Bahwa JIL adalah sebuah pemikiran yang sifatnya liberal. Pemikiran tidak
terpaku dengan teks-teks agama yakni (Al-Qur’an dan Hadist), tetapi lebih
terikat dengan nilai-nilai yang terkandung dalam teks-teks tersebut. Dalam
implementasinya pemikiran ini dapat disebut meninggalkan teks sama sekali, dan
hanya menggunakan rasio dan selera belaka.
Setelah
penulis telusuri dari berbagai sumber bahwa perpaduan kedua kata yakni “islam”
dan “liberal” sangatlah tidak tepat. Karena menurut para ulama, islam itu
artinya tunduk dan menyerahkan diri kepada Allah, sedangkan liberal artinya bebas,
dalam pengertian ini tidak harus tunduk pada ajaran (Al-quran dan Assunah) oleh
karenanya, menurut Prof.

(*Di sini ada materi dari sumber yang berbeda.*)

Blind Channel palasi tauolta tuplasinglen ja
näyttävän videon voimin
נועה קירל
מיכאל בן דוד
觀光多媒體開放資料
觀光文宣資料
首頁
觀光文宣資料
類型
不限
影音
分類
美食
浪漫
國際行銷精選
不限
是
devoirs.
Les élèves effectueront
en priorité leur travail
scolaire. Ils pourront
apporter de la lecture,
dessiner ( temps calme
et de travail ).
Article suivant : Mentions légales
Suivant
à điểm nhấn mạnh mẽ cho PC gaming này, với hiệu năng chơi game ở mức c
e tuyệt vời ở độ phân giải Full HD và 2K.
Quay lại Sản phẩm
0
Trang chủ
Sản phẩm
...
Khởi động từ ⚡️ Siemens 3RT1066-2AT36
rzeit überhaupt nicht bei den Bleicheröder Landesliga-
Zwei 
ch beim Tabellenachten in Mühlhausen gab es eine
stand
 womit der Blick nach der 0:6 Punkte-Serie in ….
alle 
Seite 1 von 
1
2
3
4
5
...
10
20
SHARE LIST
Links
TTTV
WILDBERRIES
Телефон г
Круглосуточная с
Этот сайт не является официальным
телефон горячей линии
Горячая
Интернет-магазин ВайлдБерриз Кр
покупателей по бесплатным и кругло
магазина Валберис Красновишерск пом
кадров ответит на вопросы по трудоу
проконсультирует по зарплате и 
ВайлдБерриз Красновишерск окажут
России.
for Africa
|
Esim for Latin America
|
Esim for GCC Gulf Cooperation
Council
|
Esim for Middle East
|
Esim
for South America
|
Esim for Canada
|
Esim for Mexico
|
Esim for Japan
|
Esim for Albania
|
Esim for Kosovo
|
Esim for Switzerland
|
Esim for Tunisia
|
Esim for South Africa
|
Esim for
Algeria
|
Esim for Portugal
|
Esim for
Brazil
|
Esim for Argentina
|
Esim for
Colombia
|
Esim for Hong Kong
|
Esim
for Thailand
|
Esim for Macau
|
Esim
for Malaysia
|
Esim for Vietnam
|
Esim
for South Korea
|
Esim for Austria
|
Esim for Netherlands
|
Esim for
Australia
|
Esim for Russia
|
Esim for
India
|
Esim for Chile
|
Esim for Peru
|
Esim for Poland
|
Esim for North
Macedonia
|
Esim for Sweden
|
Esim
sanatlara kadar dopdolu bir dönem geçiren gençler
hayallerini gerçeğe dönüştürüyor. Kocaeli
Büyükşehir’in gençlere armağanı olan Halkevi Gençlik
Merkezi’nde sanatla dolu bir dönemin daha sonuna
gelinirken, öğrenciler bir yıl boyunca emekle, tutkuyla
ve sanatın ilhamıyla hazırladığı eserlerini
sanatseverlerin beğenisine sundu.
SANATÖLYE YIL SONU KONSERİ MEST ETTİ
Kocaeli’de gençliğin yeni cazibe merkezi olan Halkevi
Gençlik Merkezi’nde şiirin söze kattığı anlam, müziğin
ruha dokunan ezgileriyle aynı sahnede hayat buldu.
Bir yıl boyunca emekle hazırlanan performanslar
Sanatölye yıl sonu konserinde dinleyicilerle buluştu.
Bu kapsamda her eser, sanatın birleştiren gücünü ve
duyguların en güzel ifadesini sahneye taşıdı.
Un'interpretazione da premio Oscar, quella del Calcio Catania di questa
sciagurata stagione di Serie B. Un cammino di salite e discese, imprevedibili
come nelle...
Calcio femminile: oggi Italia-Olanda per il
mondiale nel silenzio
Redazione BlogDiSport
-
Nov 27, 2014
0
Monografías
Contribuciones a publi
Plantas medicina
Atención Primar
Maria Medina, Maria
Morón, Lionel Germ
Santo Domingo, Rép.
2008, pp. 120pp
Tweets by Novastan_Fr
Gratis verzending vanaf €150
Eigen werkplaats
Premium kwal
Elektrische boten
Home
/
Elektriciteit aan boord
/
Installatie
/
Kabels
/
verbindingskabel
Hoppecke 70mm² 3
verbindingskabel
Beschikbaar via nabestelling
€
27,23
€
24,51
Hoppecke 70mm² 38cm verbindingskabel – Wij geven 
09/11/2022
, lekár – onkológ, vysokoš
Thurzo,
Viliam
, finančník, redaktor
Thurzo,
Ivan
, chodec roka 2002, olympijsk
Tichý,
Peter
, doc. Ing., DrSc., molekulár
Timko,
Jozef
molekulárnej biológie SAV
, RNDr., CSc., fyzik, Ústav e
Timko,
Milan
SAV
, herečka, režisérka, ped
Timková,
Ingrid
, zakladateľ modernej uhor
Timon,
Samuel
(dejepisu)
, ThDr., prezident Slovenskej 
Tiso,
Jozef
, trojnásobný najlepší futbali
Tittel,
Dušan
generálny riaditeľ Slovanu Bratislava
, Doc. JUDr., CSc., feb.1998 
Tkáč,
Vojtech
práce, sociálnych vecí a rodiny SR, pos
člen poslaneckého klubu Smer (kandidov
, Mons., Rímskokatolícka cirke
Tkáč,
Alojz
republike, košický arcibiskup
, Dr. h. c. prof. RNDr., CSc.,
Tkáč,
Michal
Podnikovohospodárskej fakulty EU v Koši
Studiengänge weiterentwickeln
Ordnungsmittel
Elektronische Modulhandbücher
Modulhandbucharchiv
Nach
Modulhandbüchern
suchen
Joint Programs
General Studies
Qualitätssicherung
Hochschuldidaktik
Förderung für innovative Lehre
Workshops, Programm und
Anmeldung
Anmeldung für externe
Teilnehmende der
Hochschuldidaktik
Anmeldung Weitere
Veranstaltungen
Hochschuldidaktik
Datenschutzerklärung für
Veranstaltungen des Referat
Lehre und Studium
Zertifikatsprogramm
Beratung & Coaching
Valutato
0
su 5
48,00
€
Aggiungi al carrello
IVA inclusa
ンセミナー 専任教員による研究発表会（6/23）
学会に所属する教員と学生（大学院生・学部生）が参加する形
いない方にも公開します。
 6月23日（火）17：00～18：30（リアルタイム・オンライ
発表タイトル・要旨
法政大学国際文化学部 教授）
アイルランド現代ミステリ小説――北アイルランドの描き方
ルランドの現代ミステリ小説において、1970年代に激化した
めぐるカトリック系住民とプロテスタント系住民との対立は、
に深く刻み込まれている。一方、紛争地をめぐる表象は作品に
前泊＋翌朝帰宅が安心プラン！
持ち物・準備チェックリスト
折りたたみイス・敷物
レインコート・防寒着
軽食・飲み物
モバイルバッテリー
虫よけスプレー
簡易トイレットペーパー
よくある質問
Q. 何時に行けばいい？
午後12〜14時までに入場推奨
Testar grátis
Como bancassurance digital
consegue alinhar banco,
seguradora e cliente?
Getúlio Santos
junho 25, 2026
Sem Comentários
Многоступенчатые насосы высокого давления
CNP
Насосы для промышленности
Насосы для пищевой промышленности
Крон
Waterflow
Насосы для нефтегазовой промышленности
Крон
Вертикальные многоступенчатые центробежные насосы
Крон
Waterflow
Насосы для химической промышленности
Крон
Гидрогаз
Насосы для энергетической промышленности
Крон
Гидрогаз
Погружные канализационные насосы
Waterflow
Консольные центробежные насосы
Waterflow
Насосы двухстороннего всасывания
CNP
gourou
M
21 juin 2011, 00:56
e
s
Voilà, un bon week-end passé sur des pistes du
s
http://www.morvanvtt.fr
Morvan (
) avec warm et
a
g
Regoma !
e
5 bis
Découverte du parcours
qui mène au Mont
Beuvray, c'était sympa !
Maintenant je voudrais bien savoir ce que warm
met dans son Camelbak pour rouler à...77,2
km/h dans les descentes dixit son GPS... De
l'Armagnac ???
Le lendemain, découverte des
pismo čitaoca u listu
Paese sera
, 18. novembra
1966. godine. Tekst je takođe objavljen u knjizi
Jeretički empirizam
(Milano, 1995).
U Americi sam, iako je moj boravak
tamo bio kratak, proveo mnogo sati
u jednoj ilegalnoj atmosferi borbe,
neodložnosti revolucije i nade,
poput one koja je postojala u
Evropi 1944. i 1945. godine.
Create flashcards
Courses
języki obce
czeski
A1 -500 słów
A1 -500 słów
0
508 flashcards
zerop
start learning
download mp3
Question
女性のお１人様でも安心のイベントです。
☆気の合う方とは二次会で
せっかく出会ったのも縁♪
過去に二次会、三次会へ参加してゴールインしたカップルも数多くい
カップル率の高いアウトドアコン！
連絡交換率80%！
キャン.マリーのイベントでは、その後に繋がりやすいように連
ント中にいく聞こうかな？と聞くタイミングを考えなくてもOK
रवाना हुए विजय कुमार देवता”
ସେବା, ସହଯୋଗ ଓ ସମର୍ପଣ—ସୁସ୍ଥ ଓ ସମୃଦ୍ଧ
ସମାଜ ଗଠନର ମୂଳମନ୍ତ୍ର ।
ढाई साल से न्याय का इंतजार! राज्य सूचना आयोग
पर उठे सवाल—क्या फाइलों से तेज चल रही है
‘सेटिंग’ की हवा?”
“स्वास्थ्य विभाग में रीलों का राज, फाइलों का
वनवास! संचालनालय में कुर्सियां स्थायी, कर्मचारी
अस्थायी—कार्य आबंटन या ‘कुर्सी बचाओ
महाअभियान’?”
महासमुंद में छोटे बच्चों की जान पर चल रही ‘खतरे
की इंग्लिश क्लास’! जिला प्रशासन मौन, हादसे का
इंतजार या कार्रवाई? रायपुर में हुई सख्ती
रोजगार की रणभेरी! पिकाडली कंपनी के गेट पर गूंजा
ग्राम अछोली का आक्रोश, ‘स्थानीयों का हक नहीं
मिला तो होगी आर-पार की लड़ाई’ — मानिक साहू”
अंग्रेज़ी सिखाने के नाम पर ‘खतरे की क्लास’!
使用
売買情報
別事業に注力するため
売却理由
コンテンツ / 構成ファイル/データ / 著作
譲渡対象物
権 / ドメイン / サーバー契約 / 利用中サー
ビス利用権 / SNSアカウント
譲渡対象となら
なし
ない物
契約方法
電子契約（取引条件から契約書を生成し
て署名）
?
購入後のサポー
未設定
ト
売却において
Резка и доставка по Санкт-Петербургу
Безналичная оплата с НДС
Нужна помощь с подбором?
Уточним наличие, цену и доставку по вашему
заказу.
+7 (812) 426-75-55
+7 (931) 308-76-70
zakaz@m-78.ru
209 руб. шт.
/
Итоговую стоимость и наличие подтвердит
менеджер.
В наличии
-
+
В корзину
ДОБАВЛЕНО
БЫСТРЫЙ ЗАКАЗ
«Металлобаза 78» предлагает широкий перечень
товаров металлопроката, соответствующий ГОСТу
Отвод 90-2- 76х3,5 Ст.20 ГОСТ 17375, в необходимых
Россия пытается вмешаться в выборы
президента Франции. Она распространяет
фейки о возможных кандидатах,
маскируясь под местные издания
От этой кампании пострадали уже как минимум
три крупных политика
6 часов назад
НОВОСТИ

Ya’kub pemikiran liberal sebenarnya tepat disebut
sebagai “Pemikiran iblis” dari pada “Pemikiran Islam”, karena makhluk pertama
yang tidak taat kepada Allah swt. adalah iblis.
Pekan
ini, tepat pada tanggal 9 Mei 2016, UIN SGD Bandung digegerkan dengan wacana sebuah
diskusi yang diadakan oleh salah satu jurusan. Dan tentunya diskusi ini
menghadirkan sosok pemikir cendikiawan jaringan islam liberal (JIL) yaitu Ulil
Abshar Abdala dan tokoh Syi’ah yakni Jalaludin Rahmat. Kedatangan kedua tokoh
ini menjadi pertimbangan berat bagi kalangan yang anti JIL dan Syi’ah karena
dikhawatirkan akan menyebarkan dan menanamkan faham liberalnya kepada siapapun
yang bersua di gedung multi purpose
nanti. Maka dari itu, untuk membendung hal tersebut dibentuklah sebuah Aliansi
Mahasiswa Islam (AMI), sebagai pelopor penolakan kedatangan kedua paham
tersebut. Namun alhasil dari gerakan ini, AMI diberi hadiah yang sangat
berbeda. Yaitu sebauh labelling yang menitikberatkan pada tindakan yang
negatif.
Dalam
hal ini penulis ingin mengajak kawan-kawan sekalian untuk sama-sama menyikapi,
menilai, memahami dan mendalami sebuah label yang selama beberapa hari ini termuat
dalam selembaran pressrealese yang
disematkan bagi penolak paham liberal. Yaitu : sekterianisme dan konservatisme.
Dilembar pertama tertulis “Kami menentang sekterianisme dan konservatisme”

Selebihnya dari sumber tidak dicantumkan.